Typical price: £585
What is it: Digital SLR with interchangeable lens system and 8-megapixel sensor
What we think: Olympus has packed the E-500 with features in a bid to compete in the growing sub-£700 dSLR market
Olympus E-500 with 14-45mm lens Review
Reviewed on: 1 March 2006

In continuous-drive mode when shooting standard JPEG images, we measured an adequate capture rate of 2.5fps and you can shoot almost indefinitely until your card fills up. In TIFF or raw mode the number of continuous shots per burst drops to 5, but the speed is impressive at 2.6fps.
One feature that occasionally underperformed was the automatic white balance. The colour balance looked good for shots taken in sunlight or while using a flash, but photos taken in more challenging lighting situations, such as in the cool shade next to a building or indoors using artificial light, had significant colour casts if the flash wasn't used. For those lighting conditions, we recommend that users manually adjust the white-balance settings. If in doubt, shoot raw files so that you can adjust the white balance with raw-image-editing software later.
The Olympus E-500's 64mm LCD monitor is bright, sharp and colourful and it's also easy to view from a variety of angles. The optical viewfinder on the other hand is a bit small. It also has a notably short eye point of 16mm -- that's the maximum distance from the eyepiece at which the image looks sharp. We recommend picking up the ME-1 eyepiece magnifier that Olympus makes for the E-500, especially if you wear glasses as it really makes a noticeable difference.

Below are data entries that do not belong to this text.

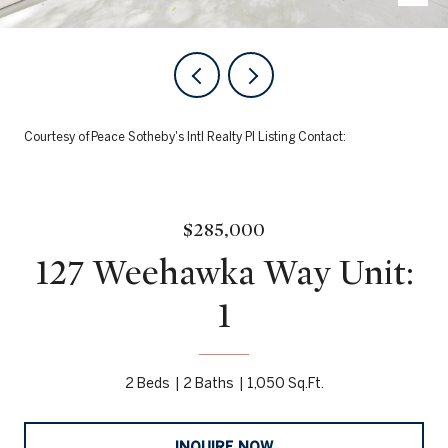
Courtesy of Peace Sotheby's Intl Realty PI Listing Contact:
$285,000
127 Weehawka Way Unit:
1
2 Beds
2 Baths
1,050 Sq.Ft.
INQUIRE NOW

The small built-in flash usually gave even lighting to a completely darkened room, but the standard flash setting was occasionally a bit overblown for close-up portraits. However, with the flash-bracketing functions and the ability to reduce the flash power, you can compensate for this.
Image quality
The Olympus E-500's images are generally excellent, particularly at the lower ISO ratings. In most shooting conditions our test photos showed nicely balanced colours, good sharpness, accurate automatic exposures and no visible purple fringing around details with contrast.
Our test images were clean and free of noticeable noise up to ISO 400. A handful of colourful speckles show up in dark areas at ISO 800, but even at that setting the highlights show little noise. Images shot at ISO 1,600 are fairly noisy, although the noise-reduction feature makes it less noticeable -- with the trade-off that shooting time is doubled.